Am I just overthinking a simple action movie? Maybe. An uncomplicated revenge story has its appeal, with clear good guys, clear bad guys, and the bad guys getting their comeuppance in the end. But I’m tired of movies where violence is a clean and easy solution to everything, where the hero’s rampage in no way hurts anybody but the bad guys. In an absurd sequence, a child on a bus randomly tells Riley that his father, hungover in the seat next to him, is a drunk. Riley follows the man into a liquor store, beats him up, puts a gun in his mouth and makes him promise he won’t drink anymore. Worse, the movie acts like she’s accomplished something. She hasn’t. Alcoholism is a disease. You don’t beat a disease by threatening to shoot it. The movie’s selling us rotten goods. And when rotten goods are made as listlessly and stupid as “Peppermint,” it’s more than I can take.
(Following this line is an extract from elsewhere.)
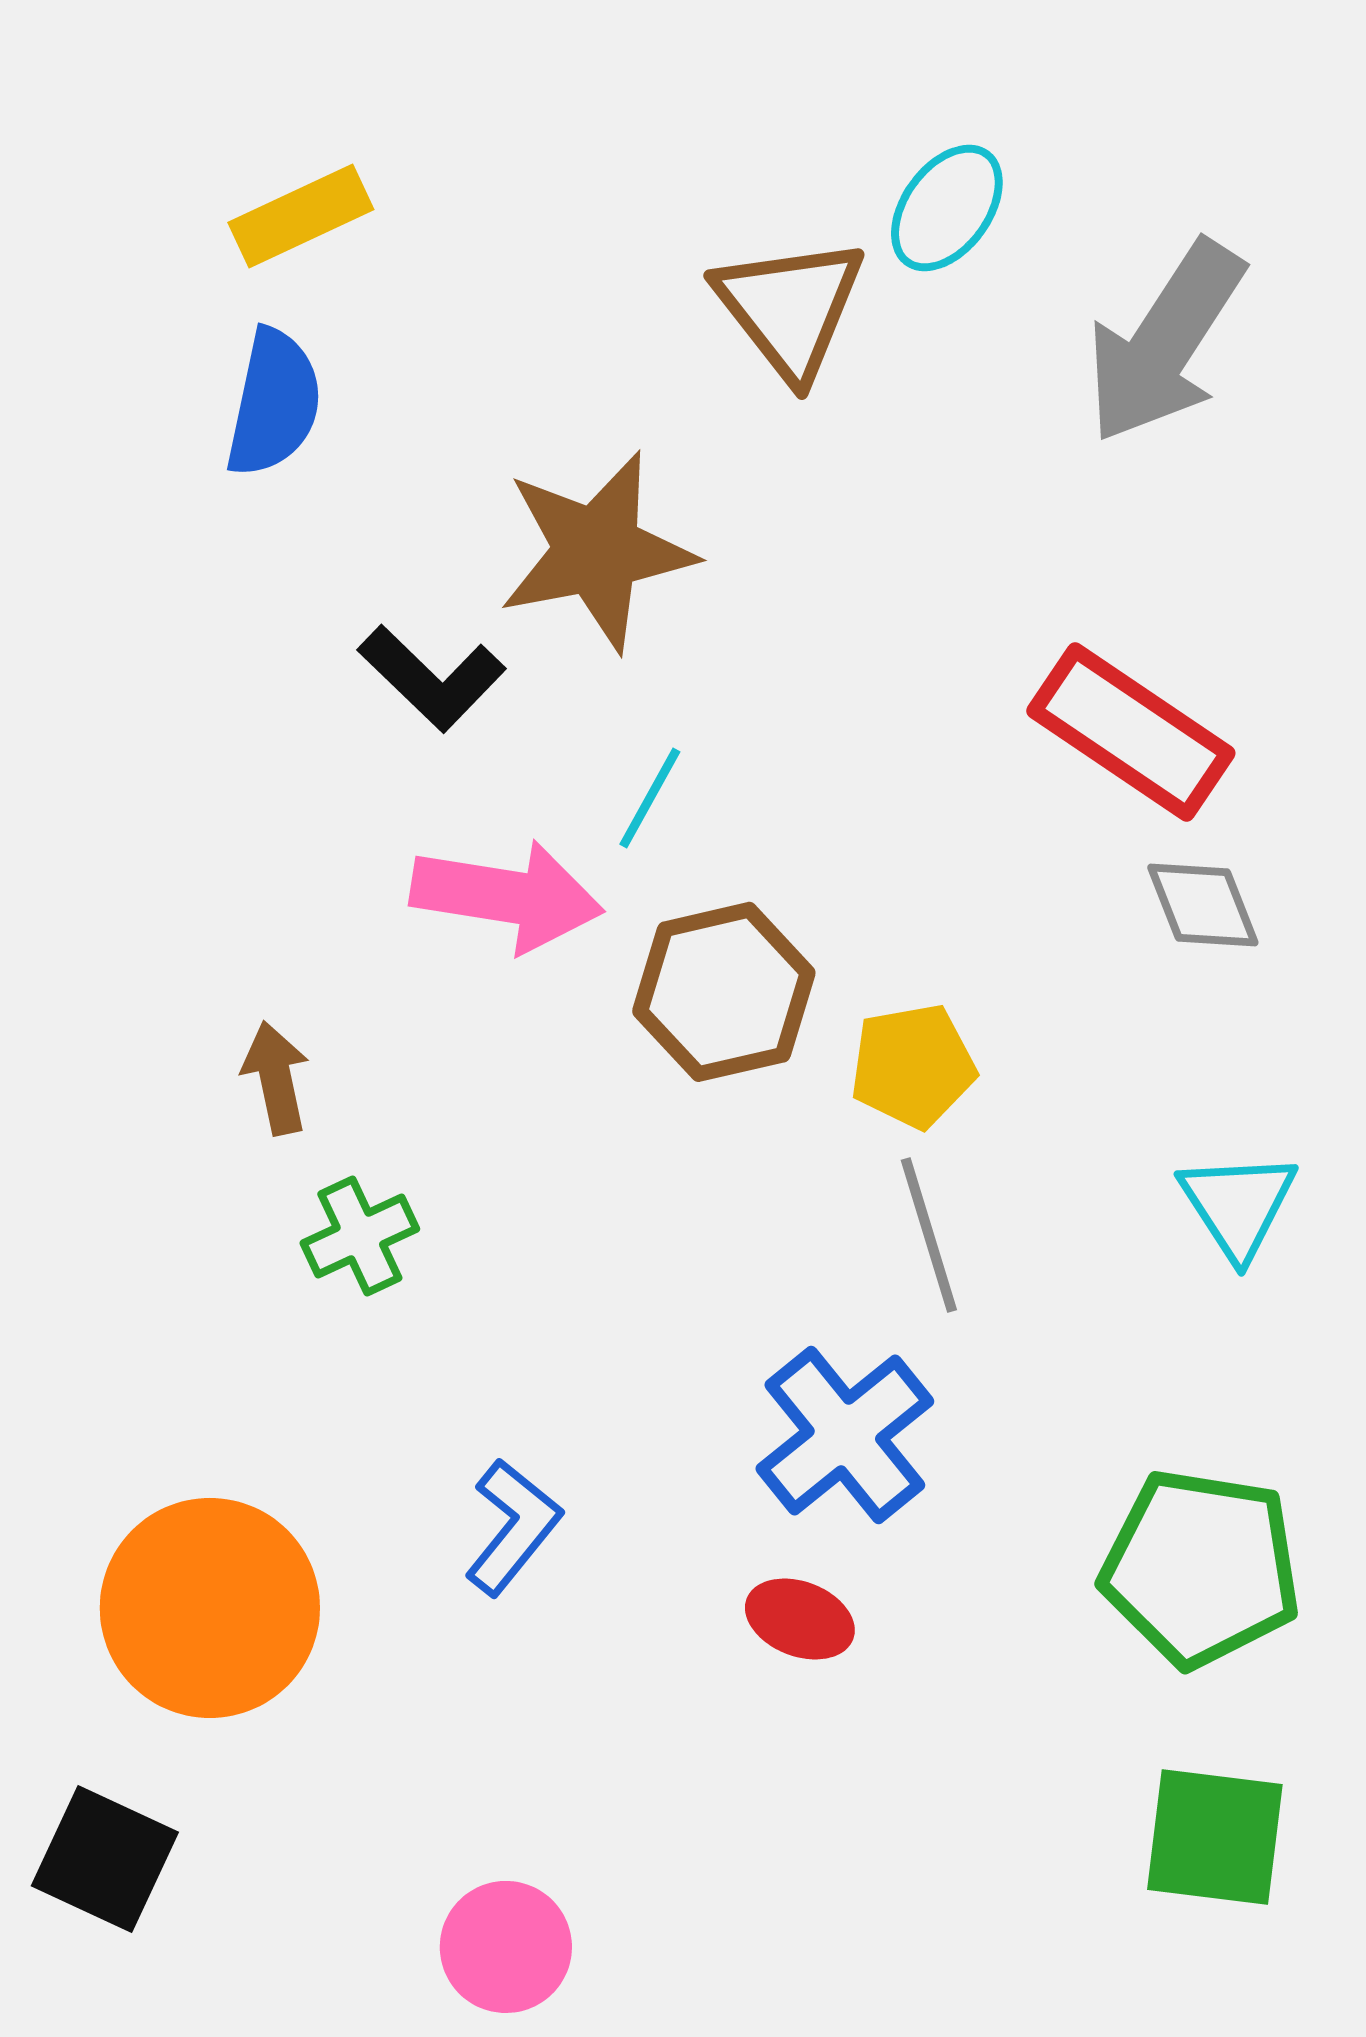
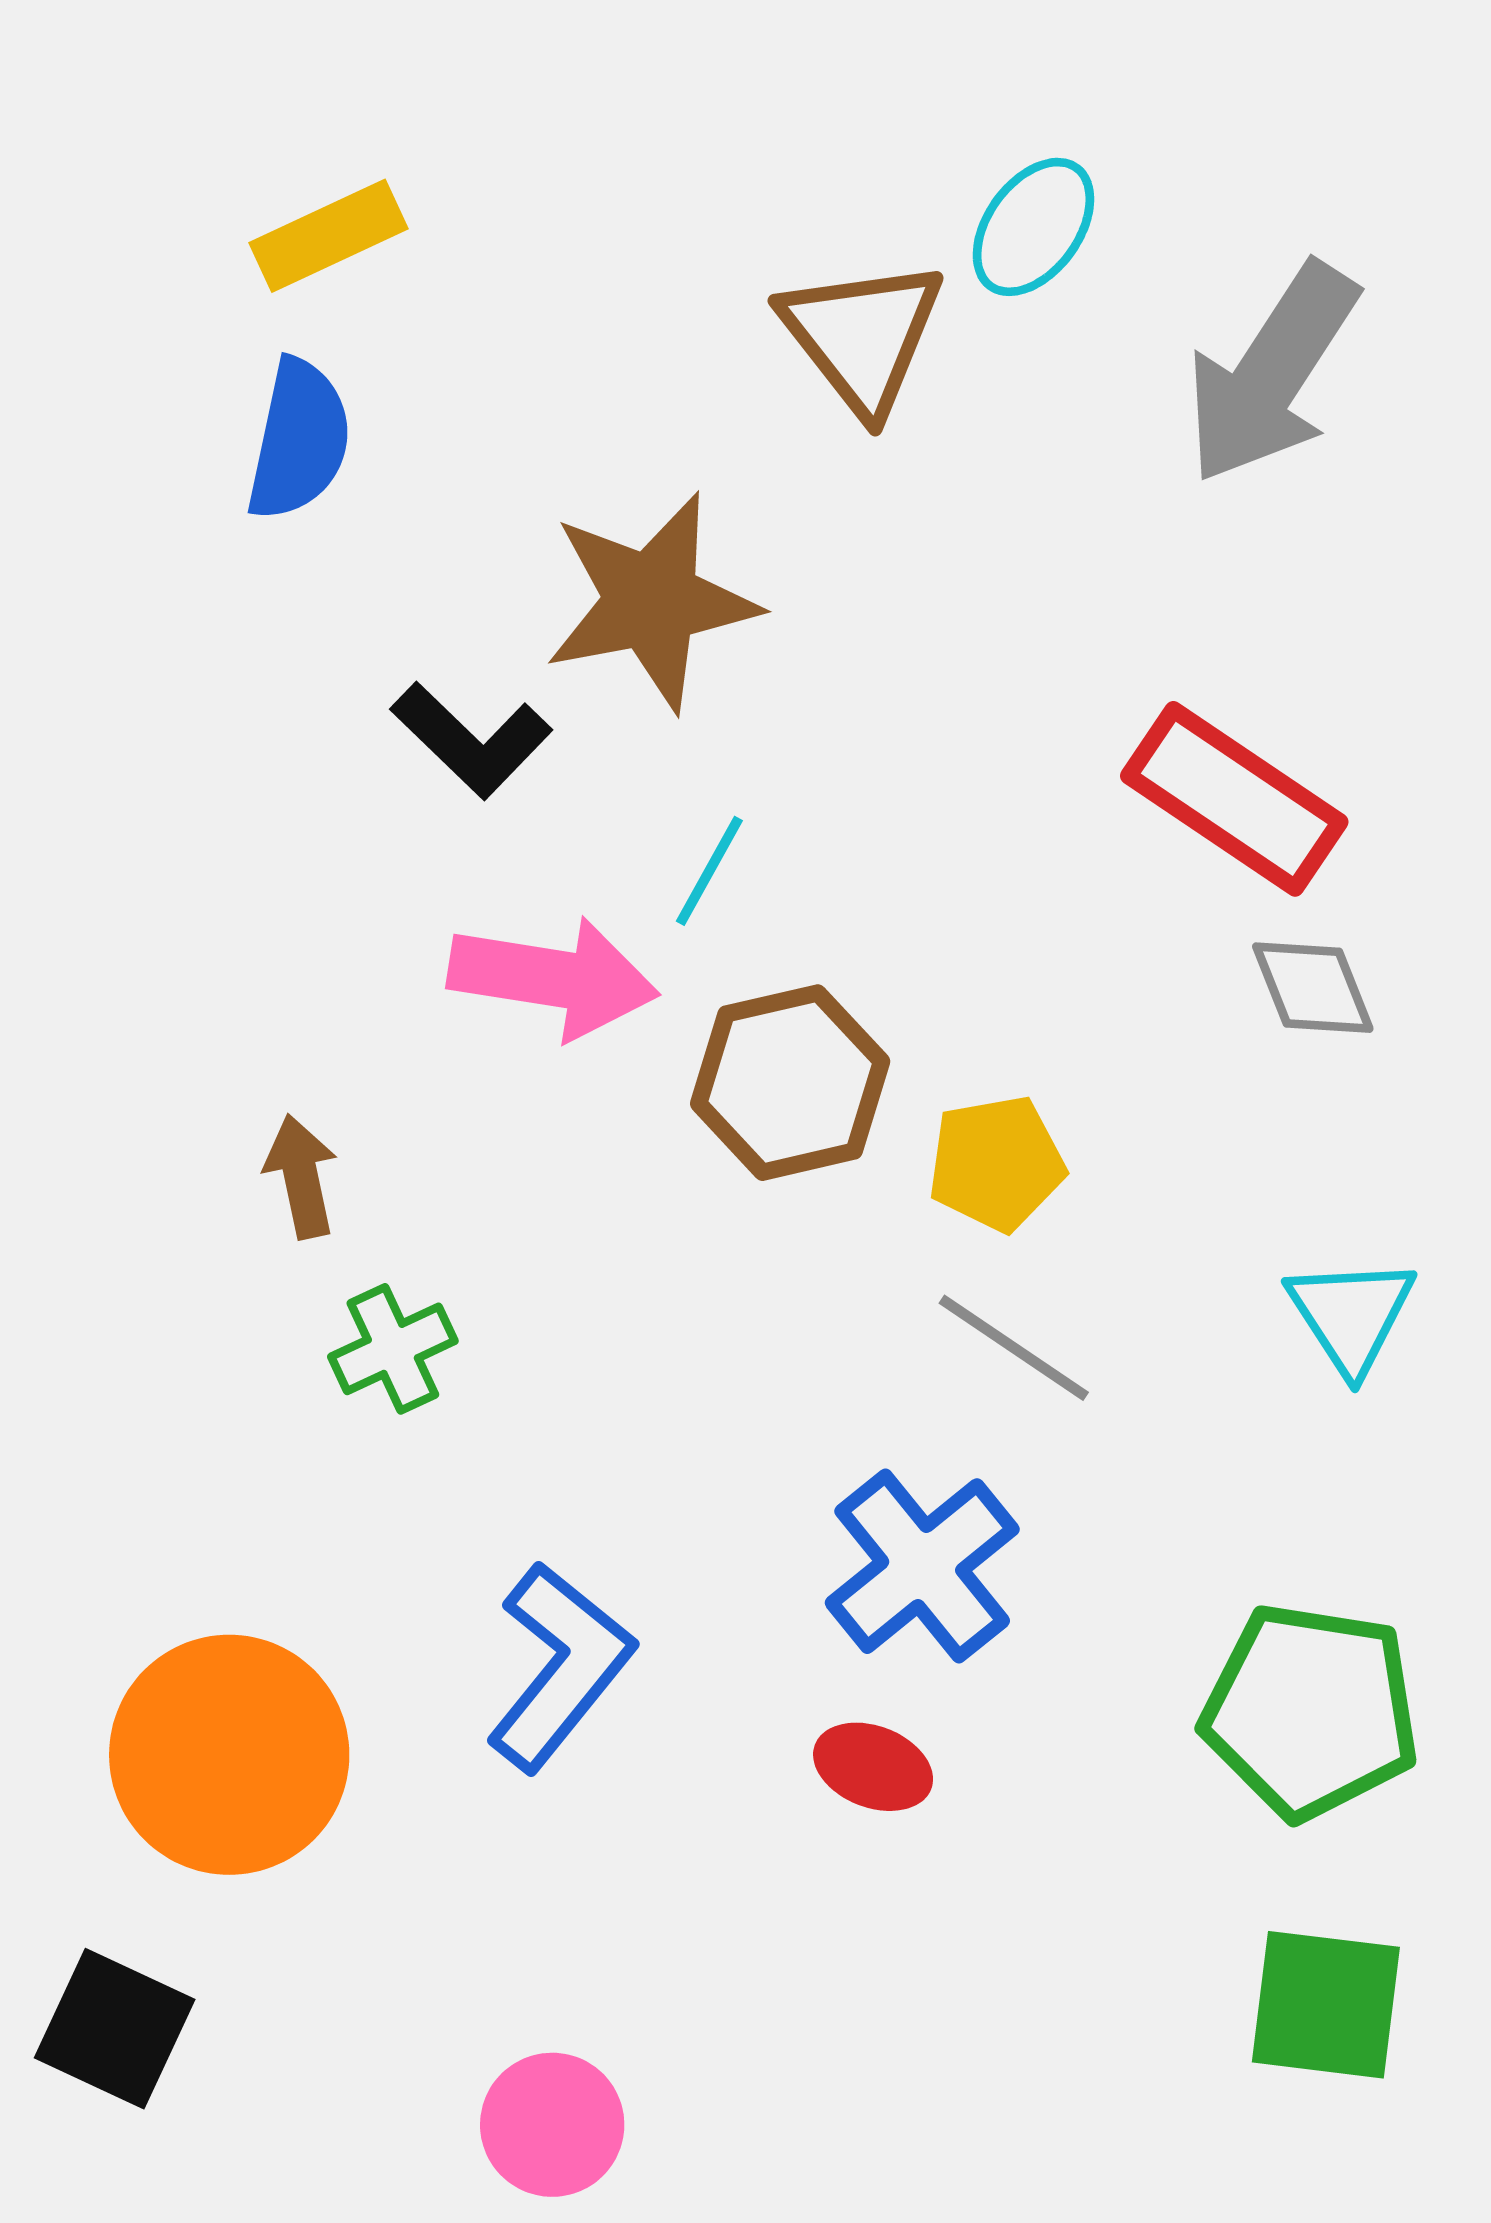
gray line: (929, 1235) -> (1014, 1348), turned -39
blue L-shape: (513, 1527) -> (560, 1666), size x1.4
Though, sometimes, the movie’s stupidity can be entertaining. After surviving an explosion (at the “muthaf*ckin’ lab”), Riley follows the goons who tried to blow her up. She’s driving directly behind them, on a small two-lane road, the only other car on an otherwise deserted blacktop. One of the goons looks in the rearview mirror, sees the car swerving, riding his bumper like a madman and calmly asks, “Is somebody following us?”
Lacking wit or an ounce of self-awareness, “Peppermint” is a miscreant of a movie. A movie so stupid its title is derived (as far as I can tell. It was difficult to keep my brain engaged) from the ice cream Carly is having before getting shot. And when the inevitable sequel (“Wintergreen”?) comes out, I’ll stay as far away from it as possible. My recommendation? Stay away from this dumpster fire so that sequel doesn’t actually happen.